We’ve been working on our seder plate, but it’s not ready to be unveiled. It’s definitely an exercise in letting go: I wince every time the kids paint something less-than-perfectly, which is every time, and try to remind myself that it’s our seder plate, not my seder plate. I’ll try to post a pic of it tomorrow before Pesach begins.
Know what makes me smile these days? I took the denuded base of a Romaine lettuce heart and put it in a bowl of water on the windowsill. That was last week. A few days ago I thought I saw some bright green shoots, but didn’t want to get my hopes up. Now look who’s growing her own leaves:
Good thing I have a huge jar of Caesar salad dressing ready and waiting…
Speaking of vegetables: I finally got through to a local mom-and-pop grocery store that offers curbside pickup. The man who answered the phone told me to email him my list and he’d call when it was ready. “I’m really sorry,” he apologized, “but it probably won’t be ready until tomorrow afternoon… we’ve been really busy.” I guess the since his family owns a grocery store he hasn’t tried getting a pickup or delivery slot from any of the major supermarkets in town; if he had, he’d know that next day pickup is practically a unicorn. I assured him that tomorrow afternoon would be perfect timing.

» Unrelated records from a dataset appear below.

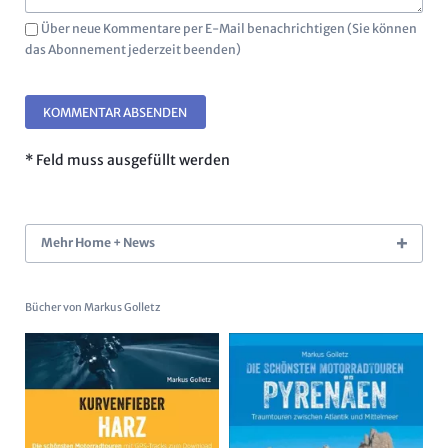
Über neue Kommentare per E-Mail benachrichtigen (Sie können
das Abonnement jederzeit beenden)
KOMMENTAR ABSENDEN
* Feld muss ausgefüllt werden
Mehr Home + News
Bücher von Markus Golletz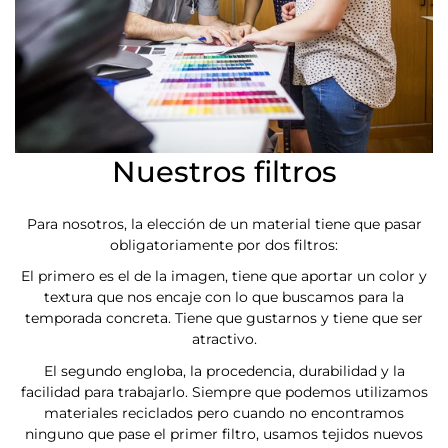
Nuestros filtros
Para nosotros, la elección de un material tiene que pasar
obligatoriamente por dos filtros:
El primero es el de la imagen, tiene que aportar un color y
textura que nos encaje con lo que buscamos para la
temporada concreta. Tiene que gustarnos y tiene que ser
atractivo.
El segundo engloba, la procedencia, durabilidad y la
facilidad para trabajarlo. Siempre que podemos utilizamos
materiales reciclados pero cuando no encontramos
ninguno que pase el primer filtro, usamos tejidos nuevos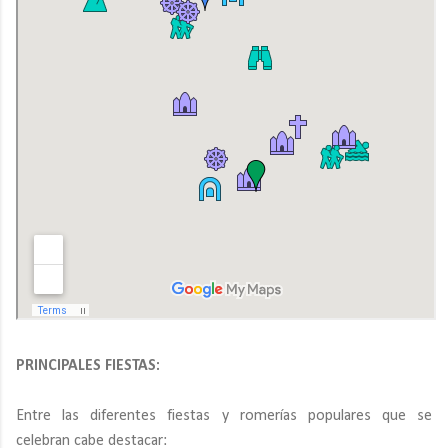
PRINCIPALES FIESTAS:
Entre las diferentes fiestas y romerías populares que se
celebran cabe destacar: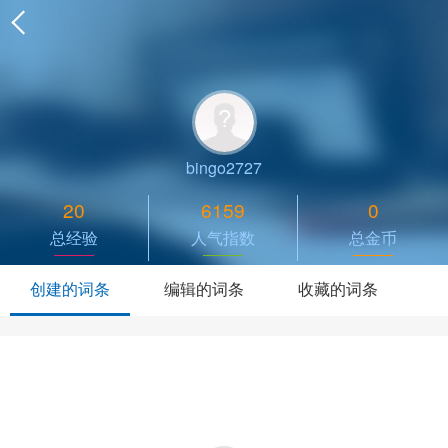
bingo2727
20
6159
0
总经验
人气指数
总金币
创建的词条
编辑的词条
收藏的词条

(By the way, if you need to get a pickup or delivery slot with one of the major supermarkets, get online right at midnight: that’s when they open up new spots. Make sure to fill up your cart before, so you can book the time and put in your order immediately. Midnight is also the only time I’ve been able to get onto Canadian Tire’s website. You’re welcome.)
Tonight the kids and I continued our tradition of watching Prince of Egypt before Pesach. It never gets old. I love the movie, the soundtrack… it moves me every time. Not only do I now feel ready for the holiday, I also have Ofra Haza’s voice in my head, which is a lovely background (if a bit heart-wrenching.)
But once again, I had kids asking questions and making comments throughout the movie. I really wanted to pause it and explain that when the movie sounds really quiet, it’s because they want you to feel the mood — which is hard to do when someone insists on talking in your ear! (hmph!)
I did get to hear some gems out of the mouth of N, though. This year he was paying attention to the God (and gods) aspect of the story. “See Eema? They said ‘God’, not ‘gods’, which shows you that they’re not Egyptians.” A bit later he pointed out a generally ignored upside of monotheism: “It’s way less complicated with just one god… you can spend less time praying and sacrificing and it’s just less confusing.”
He’s right, you know. Simplifying is less confusing. Our life is very simple right now: eat, sleep, work a little, play, rest, repeat. There’s nowhere we have to be and nobody we have to coordinate with. Don’t get me wrong, frustrations abound, but there are moments and hours and even days when, for me at least, this life is good. I hope that my readers have those moments too.